Author: George Washington
Publisher: Rowman & Littlefield
Published: 2004
Total Pages: 206
ISBN-13: 9780742533721
DOWNLOAD EBOOK →"George Washington Remembers makes this very personal and little-known document available for the first time and offers a glimpse of Washington in a self-reflective mood - a side of the man seldom seen in his other writings.

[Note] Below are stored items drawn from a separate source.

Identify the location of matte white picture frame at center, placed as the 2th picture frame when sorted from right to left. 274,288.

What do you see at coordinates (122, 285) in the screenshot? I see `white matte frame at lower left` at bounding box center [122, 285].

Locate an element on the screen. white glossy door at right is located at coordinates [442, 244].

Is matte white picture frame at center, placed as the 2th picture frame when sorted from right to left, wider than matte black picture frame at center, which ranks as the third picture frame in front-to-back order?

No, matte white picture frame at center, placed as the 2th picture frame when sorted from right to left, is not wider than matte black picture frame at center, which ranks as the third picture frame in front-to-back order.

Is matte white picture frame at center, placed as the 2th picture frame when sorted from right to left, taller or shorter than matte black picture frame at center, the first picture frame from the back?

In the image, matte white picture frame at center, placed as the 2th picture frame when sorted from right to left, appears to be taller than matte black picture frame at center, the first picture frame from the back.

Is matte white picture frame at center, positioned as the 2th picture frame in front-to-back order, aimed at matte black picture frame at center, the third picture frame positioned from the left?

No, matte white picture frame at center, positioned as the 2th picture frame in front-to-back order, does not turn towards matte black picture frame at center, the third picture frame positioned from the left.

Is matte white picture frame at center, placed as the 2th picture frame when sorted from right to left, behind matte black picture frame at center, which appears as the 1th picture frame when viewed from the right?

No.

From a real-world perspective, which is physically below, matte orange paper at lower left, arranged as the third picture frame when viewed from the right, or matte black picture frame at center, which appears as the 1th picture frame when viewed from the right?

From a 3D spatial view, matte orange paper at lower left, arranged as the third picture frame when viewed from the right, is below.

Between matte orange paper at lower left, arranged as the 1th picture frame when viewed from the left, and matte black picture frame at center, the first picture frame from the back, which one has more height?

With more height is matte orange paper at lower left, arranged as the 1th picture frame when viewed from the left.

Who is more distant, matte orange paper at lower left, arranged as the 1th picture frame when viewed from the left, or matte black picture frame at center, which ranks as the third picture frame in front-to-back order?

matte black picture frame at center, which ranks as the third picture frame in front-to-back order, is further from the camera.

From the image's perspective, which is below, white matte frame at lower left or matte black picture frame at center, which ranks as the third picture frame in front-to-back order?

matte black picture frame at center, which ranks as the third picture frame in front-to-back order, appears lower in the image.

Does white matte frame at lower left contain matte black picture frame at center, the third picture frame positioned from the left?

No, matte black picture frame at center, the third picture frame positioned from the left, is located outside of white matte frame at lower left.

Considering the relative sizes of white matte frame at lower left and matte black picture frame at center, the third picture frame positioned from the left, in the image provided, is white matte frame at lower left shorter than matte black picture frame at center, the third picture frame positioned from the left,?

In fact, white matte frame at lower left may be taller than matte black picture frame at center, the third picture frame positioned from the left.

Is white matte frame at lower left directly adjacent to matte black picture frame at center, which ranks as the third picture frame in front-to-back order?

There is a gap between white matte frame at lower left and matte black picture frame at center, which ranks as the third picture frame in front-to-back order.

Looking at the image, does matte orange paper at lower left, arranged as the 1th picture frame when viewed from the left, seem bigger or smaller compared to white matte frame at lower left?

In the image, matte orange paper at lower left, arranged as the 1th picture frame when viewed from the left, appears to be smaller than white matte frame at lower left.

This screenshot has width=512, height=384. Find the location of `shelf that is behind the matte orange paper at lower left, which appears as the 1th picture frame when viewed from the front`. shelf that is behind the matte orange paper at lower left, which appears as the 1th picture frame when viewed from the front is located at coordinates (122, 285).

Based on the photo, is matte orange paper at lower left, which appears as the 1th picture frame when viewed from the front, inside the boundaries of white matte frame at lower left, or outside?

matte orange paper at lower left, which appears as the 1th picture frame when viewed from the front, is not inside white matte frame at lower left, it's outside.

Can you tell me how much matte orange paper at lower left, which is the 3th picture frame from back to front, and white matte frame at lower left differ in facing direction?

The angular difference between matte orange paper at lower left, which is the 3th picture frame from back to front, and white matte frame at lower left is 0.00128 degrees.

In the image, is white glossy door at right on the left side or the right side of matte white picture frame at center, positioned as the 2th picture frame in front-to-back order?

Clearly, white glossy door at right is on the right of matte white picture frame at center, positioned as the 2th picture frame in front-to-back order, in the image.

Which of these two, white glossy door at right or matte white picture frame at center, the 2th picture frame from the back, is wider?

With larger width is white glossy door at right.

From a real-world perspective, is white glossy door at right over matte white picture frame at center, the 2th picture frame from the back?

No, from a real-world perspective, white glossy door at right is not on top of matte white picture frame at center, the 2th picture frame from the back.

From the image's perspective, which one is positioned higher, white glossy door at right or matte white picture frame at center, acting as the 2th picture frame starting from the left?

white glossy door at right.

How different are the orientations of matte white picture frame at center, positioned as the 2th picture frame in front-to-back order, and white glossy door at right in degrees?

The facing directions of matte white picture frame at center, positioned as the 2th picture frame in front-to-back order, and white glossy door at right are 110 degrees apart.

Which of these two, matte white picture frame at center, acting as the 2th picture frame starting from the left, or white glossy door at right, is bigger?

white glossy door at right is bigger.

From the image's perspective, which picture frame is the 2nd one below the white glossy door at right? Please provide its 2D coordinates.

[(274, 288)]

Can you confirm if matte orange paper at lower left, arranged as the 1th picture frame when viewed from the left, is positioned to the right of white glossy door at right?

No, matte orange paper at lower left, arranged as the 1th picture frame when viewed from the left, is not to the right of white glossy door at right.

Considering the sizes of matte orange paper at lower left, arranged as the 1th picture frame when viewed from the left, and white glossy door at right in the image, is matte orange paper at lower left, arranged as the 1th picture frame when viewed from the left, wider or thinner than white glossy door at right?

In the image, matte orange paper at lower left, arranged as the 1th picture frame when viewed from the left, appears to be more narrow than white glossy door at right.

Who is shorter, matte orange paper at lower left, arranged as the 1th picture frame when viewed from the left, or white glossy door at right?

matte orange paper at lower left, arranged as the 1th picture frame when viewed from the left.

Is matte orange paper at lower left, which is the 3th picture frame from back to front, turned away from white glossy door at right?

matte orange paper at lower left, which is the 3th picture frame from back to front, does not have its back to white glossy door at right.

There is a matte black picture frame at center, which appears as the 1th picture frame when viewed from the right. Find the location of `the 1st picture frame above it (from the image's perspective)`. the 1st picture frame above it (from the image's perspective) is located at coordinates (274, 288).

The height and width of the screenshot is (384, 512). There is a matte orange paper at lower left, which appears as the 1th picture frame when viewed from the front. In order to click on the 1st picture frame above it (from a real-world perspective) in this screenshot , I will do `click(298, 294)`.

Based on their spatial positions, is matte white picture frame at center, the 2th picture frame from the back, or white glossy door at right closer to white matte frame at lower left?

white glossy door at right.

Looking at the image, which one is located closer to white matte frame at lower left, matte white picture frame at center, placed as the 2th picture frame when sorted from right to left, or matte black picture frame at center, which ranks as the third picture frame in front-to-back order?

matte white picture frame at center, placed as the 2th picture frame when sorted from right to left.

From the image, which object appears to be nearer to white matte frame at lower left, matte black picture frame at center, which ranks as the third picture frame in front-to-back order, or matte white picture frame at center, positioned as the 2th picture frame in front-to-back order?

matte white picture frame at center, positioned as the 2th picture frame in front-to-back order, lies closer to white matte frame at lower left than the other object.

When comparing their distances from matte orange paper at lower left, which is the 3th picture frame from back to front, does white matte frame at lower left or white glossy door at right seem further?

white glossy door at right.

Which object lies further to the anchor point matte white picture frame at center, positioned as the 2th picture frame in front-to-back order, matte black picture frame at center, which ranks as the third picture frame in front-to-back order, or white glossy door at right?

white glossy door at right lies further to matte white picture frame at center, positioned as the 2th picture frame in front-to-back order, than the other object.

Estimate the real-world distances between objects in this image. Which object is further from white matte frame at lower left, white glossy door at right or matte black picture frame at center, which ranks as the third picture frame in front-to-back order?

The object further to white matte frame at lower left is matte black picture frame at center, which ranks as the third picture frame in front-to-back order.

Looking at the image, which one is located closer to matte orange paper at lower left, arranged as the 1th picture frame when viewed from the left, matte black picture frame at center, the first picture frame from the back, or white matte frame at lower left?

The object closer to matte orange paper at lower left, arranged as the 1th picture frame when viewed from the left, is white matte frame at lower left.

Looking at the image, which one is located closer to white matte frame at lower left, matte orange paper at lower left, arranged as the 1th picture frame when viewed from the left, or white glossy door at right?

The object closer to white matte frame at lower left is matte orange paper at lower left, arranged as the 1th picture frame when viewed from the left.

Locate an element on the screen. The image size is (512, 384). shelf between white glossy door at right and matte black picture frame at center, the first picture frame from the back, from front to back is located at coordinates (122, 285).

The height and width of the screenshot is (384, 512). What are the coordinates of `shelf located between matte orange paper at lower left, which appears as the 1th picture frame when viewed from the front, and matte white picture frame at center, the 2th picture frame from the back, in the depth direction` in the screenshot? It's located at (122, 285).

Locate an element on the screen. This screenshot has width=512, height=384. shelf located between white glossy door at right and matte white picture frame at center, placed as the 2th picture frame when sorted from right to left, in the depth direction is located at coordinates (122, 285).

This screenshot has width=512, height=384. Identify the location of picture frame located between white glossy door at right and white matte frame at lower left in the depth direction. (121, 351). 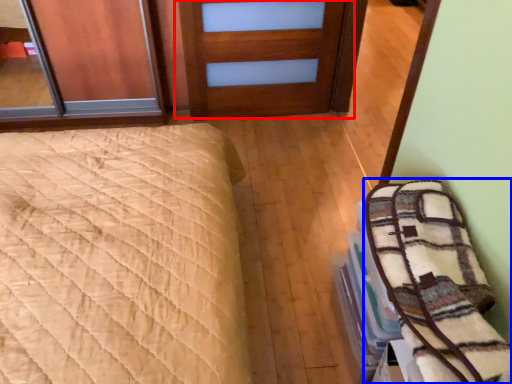 Question: Which object appears closest to the camera in this image, door (highlighted by a red box) or bedding (highlighted by a blue box)?

Choices:
 (A) door
 (B) bedding

Answer: (B) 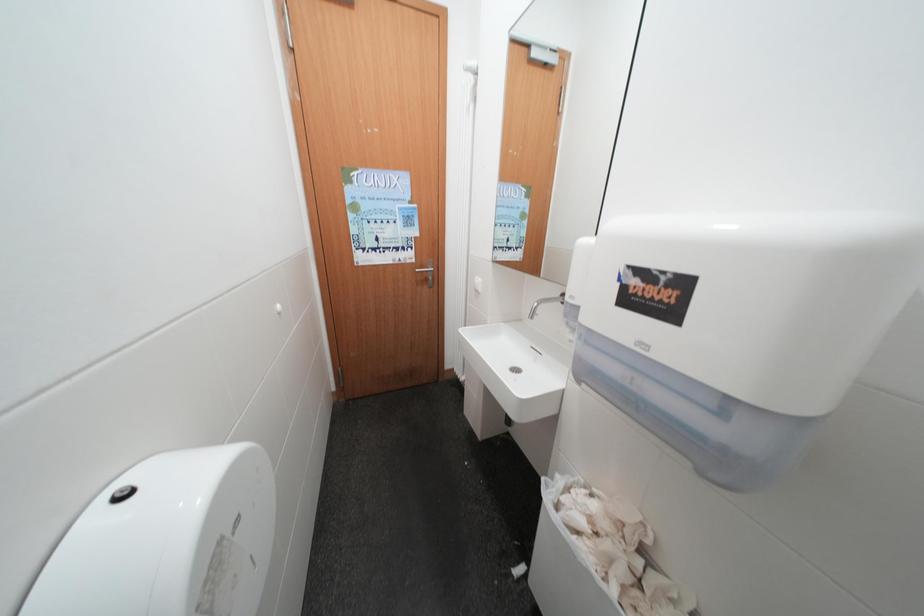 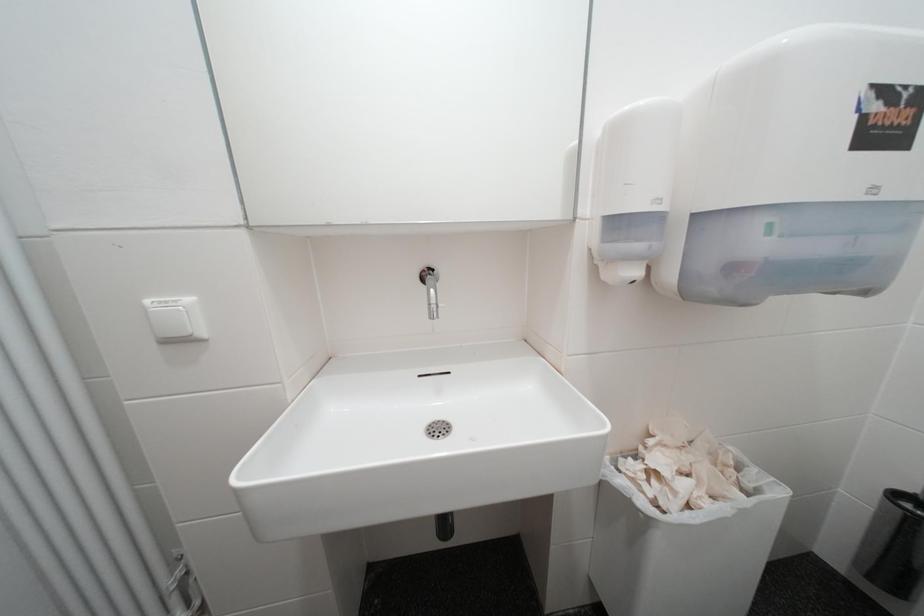 Question: The camera is either moving clockwise (left) or counter-clockwise (right) around the object. The first image is from the beginning of the video and the second image is from the end. Is the camera moving left or right when shooting the video?

Choices:
 (A) Left
 (B) Right

Answer: (A)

Author: Virgil Anson Lewis
Publisher: Genealogical Publishing Com
Published: 1972
Total Pages: 232
ISBN-13: 0806302100
DOWNLOAD EBOOK →This is the most comprehensive compilation of West Virginia soldiers in the Revolution and other wars, containing rosters and, in many cases, service records of thousands of soldiers, with narratives on the various wars. The rosters and rolls, here collected for the first time, are drawn from both published and unpublished sources, the original records being in many cases in the Department of Archives and History of the State of West Virginia.
Author: Norman L. Baker
Publisher:
Published: 2000
Total Pages: 0
ISBN-13: 9780923198121
DOWNLOAD EBOOK →Author: Matthew C. Ward
Publisher: University of Pittsburgh Press
Published: 2003-11-02
Total Pages: 360
ISBN-13: 0822972735
DOWNLOAD EBOOK →Even as the 250th anniversary of its outbreak approaches, the Seven Years' War (otherwise known as the French and Indian War) is still not wholly understood. Most accounts tell the story as a military struggle between British and French forces, with shifting alliances of Indians, culminating in the British conquest of Canada. Scholarly and popular works alike, including James Fennimore Cooper's Last of the Mohicans, focus on the action in the Hudson River Valley and the St. Lawrence Seaway. Matthew C. Ward tells the compelling story of the war from the point of view of the region where it actually began, and whose people felt the devastating effects of war most keenly-the backcountry communities of Virginia and Pennsylvania. Previous wars in North America had been fought largely on the New England and New York frontiers. But on May 28, 1754, when a young George Washington commanded the first shot fired in western Pennsylvania, fighting spread for the first time to Virginia and Pennsylvania. Ward's original research reveals that on the eve of the Seven Years' War the communities of these colonies were isolated, economically weak, and culturally diverse. He shows in riveting detail how, despite the British empire's triumph, the war brought social chaos, sickness, hunger, punishment, and violence, to the backcountry, much of it at the hands of Indian warriors.Ward's fresh analysis reveals that Indian raids were not random skirmishes, but part of an organized strategy that included psychological warfare designed to make settlers flee Indian territories. It was the awesome effectiveness of this "guerilla" warfare, Ward argues, that led to the most enduring legacies of the war: Indian-hating and an armed population of colonial settlers, distrustful of the British empire that couldn't protect them. Understanding the horrors of the Seven Years' War as experienced in the backwoods thus provides unique insights into the origins of the American republic.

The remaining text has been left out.